アイリスとロベリア
ルツ・ライアー
ニゲラ
「なんと言う事だ……」
王は産まれてまもない我が子を見て驚きを隠せなかった。
王に……彼に全くにていないのである。
「カミール皇帝陛下!!う、産まれてまもないものでございますので似てなくて当然……で、ござい……ます。」
勢いよく言ったものの徐々に縮こまる産婆。
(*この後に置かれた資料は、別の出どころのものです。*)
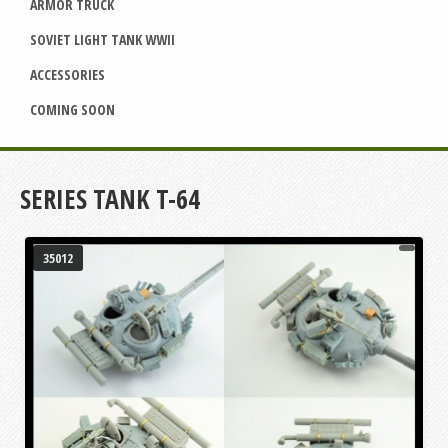
ARMOR TRUCK
SOVIET LIGHT TANK WWII
ACCESSORIES
COMING SOON
SERIES TANK T-64
35012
それもそのはず、誰が見ようが答えは変わらないだろう。
カミールと王妃の容姿はどちらも金色の髪であり瞳は燃え上がるような赤い瞳をしている。
それに対し王子は白銀の髪にエメラルド色の瞳、そして魔族の象徴ともされる角が生えていた。
「ただでさえ魔族が産まれて驚きだと言うのに……息子はカルミアにそっくりだな。」
カルミア―。彼はカミールがまだ勇者と名乗っていた頃に討ち倒された魔王の事である。
名前の通りカルミアは王を裏切った。
人間と魔族との関係は著しく悪く、その関係をどうにかしようとしたカミールの事を良く思わなかったカルミアは……カミールの故郷を焼け野原に変えた。
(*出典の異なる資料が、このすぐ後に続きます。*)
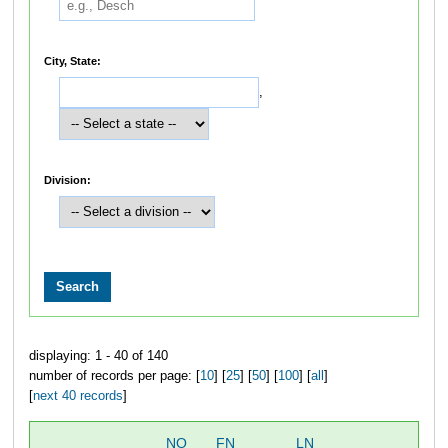
City, State:
,
Division:
displaying: 1 - 40 of 140
number of records per page: [
10
] [
25
] [
50
] [
100
] [
all
]
[
next 40 records
]
NO
FN
LN
O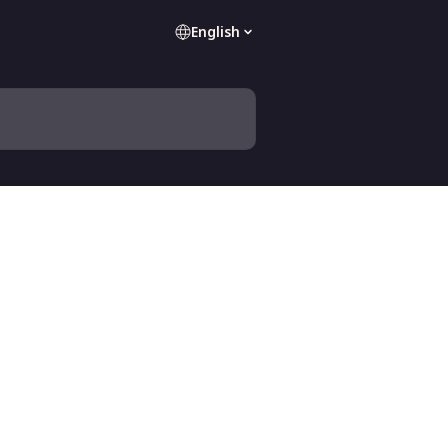
English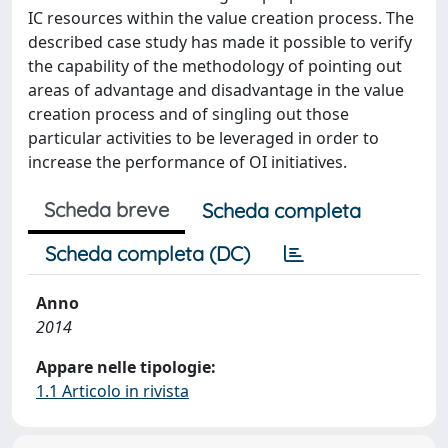
IC resources within the value creation process. The
described case study has made it possible to verify
the capability of the methodology of pointing out
areas of advantage and disadvantage in the value
creation process and of singling out those
particular activities to be leveraged in order to
increase the performance of OI initiatives.
Scheda breve
Scheda completa
Scheda completa (DC)
Anno
2014
Appare nelle tipologie:
1.1 Articolo in rivista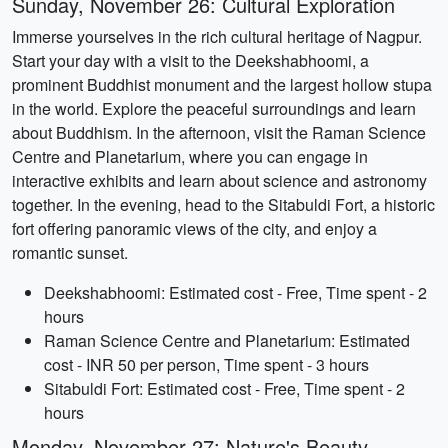
Sunday, November 26: Cultural Exploration
Immerse yourselves in the rich cultural heritage of Nagpur.
Start your day with a visit to the Deekshabhoomi, a
prominent Buddhist monument and the largest hollow stupa
in the world. Explore the peaceful surroundings and learn
about Buddhism. In the afternoon, visit the Raman Science
Centre and Planetarium, where you can engage in
interactive exhibits and learn about science and astronomy
together. In the evening, head to the Sitabuldi Fort, a historic
fort offering panoramic views of the city, and enjoy a
romantic sunset.
Deekshabhoomi: Estimated cost - Free, Time spent - 2
hours
Raman Science Centre and Planetarium: Estimated
cost - INR 50 per person, Time spent - 3 hours
Sitabuldi Fort: Estimated cost - Free, Time spent - 2
hours
Monday, November 27: Nature's Beauty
それを見たカミールは怒り狂い我を忘れてはカルミアを打ち倒したという。
「陛下……この様な事を言うのは失礼だと思うのでs…」
「私の妻がカルミアと不貞を犯したとでも言いたいのかね?」
言葉を被せそれ以上言わせはしなかったカミールも少しは頭によぎりはした。
2人の間から魔族が産まれることも、ましてやカルミアと似てる子が産まれるはずがない。
「確かに私達の間からこの子が産まれるはずがない……だがあの頃カルミアにも妻はいて子供を身篭っていた。あの男は自分の家族だけは大事に扱っていたんだ。そんな男が妻を裏切る様な事はしないはずだ。」
産婆はまだ言いたげな表情を見せたが、カミールはそれを許さずそのまま話を続けた。
「疑う気持ちもわかるが私は妻を信じている。自分の命をなげうって産んでくれた子供でもあるんだ。私は彼女の分もこの子を愛すと決めた!この意味は分かるな?分かったなら下がれ。」
産婆はビクりと肩を震わせては直ぐにその場を立ち去った。
カミールは産婆が立ち去ったのを確認してはドスッと重く椅子に腰掛ける。
これからどうして行くのか、民にどう伝えるべきかをカミールは我が子を見つめながら考え始めた……。